The genetic mutation, known as Crumbs homolog 1 (CRB1), is associated with eye diseases such as Leber congenital amaurosis (LCA) and retinitis pigmentosa (RP), which are leading causes of inherited blindness.
The mutation, found in 10% of LCA cases and 7% of RP cases globally, compromises the body’s defenses, allowing harmful bacteria from the gut to enter the eye and trigger blindness.
The research, conducted using mouse models, revealed that the CRB1 gene plays a crucial role in maintaining the integrity of the gastrointestinal tract, preventing the passage of harmful bacteria from the gut into the body.
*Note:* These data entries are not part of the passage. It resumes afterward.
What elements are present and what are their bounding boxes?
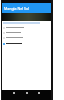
button[interactable]: [2, 41, 51, 46]
button[interactable]: [2, 35, 51, 40]
button[interactable]: [2, 25, 51, 30]
staticText: Mangia Nel Sol: [4, 6, 30, 11]
button[interactable]: [2, 30, 51, 35]
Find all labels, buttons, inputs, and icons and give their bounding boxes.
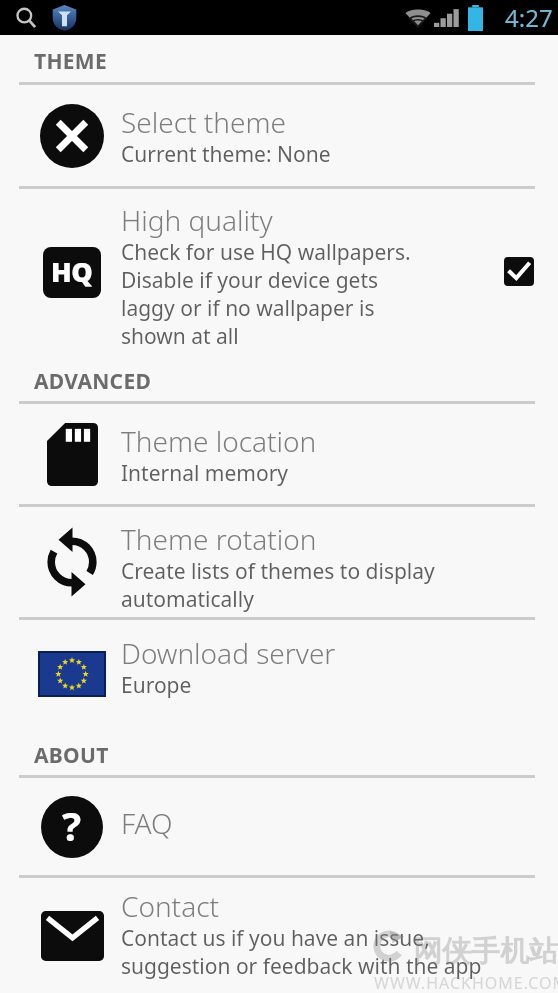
staticText: ABOUT bbox=[34, 741, 109, 770]
button[interactable]: Theme location bbox=[0, 404, 558, 504]
button[interactable]: Download server bbox=[0, 620, 558, 728]
staticText: ADVANCED bbox=[34, 367, 152, 396]
button[interactable]: HQ bbox=[0, 189, 558, 354]
staticText: Check for use HQ wallpapers. Disable if … bbox=[121, 238, 411, 350]
staticText: Internal memory bbox=[121, 459, 289, 487]
staticText: HQ bbox=[51, 253, 93, 290]
staticText: Contact us if you have an issue, suggest… bbox=[121, 924, 482, 980]
staticText: Create lists of themes to display automa… bbox=[121, 557, 435, 613]
staticText: Theme location bbox=[121, 427, 317, 459]
staticText: THEME bbox=[34, 47, 108, 76]
staticText: Theme rotation bbox=[121, 525, 317, 557]
button[interactable]: Contact bbox=[0, 878, 558, 993]
staticText: 网侠手机站 bbox=[413, 933, 558, 970]
button[interactable]: Select theme bbox=[0, 85, 558, 186]
staticText: FAQ bbox=[121, 809, 173, 841]
staticText: Europe bbox=[121, 671, 192, 699]
staticText: Contact bbox=[121, 892, 220, 924]
button[interactable]: Theme rotation bbox=[0, 507, 558, 617]
staticText: WWW.HACKHOME.COM bbox=[374, 972, 558, 993]
staticText: Select theme bbox=[121, 108, 286, 140]
staticText: High quality bbox=[121, 206, 273, 238]
staticText: Download server bbox=[121, 639, 336, 671]
staticText: ? bbox=[62, 798, 82, 852]
button[interactable]: High quality toggle bbox=[504, 257, 534, 286]
staticText: Current theme: None bbox=[121, 140, 331, 168]
staticText: 4:27 bbox=[505, 1, 553, 34]
button[interactable]: ? bbox=[0, 778, 558, 875]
However, when the gene is mutated, barriers in both the gut and the eye are compromised, leading to bacterial infiltration and sight loss.
Interestingly, treating the bacteria with antimicrobial agents like antibiotics prevented sight loss in the mice, indicating a potential avenue for treatment.
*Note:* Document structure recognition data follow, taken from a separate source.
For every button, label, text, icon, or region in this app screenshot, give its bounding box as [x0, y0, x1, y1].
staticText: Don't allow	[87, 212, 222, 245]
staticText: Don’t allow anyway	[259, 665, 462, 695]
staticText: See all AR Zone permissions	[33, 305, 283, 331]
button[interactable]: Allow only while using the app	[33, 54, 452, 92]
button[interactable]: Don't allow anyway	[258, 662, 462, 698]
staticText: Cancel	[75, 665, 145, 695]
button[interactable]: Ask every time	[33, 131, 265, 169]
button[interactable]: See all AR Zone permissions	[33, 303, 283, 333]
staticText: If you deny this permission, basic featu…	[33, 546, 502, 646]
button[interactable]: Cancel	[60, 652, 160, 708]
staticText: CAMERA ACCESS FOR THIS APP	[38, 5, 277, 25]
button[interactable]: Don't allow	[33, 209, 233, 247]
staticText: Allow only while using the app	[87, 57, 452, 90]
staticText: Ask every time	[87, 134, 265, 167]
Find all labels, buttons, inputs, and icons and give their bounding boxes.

“Our findings could have huge implications for transforming treatment for CRB1-associated eye diseases. We hope to continue this research in clinical studies to confirm if this mechanism is indeed the cause of blindness in people, and whether treatments targeting bacteria could prevent blindness,” said Professor Richard Lee from University College London, Institute of Ophthalmology, and a co-lead author of the study.
Further research will explore whether these findings apply to humans and if targeting gut bacteria could prevent blindness in affected individuals.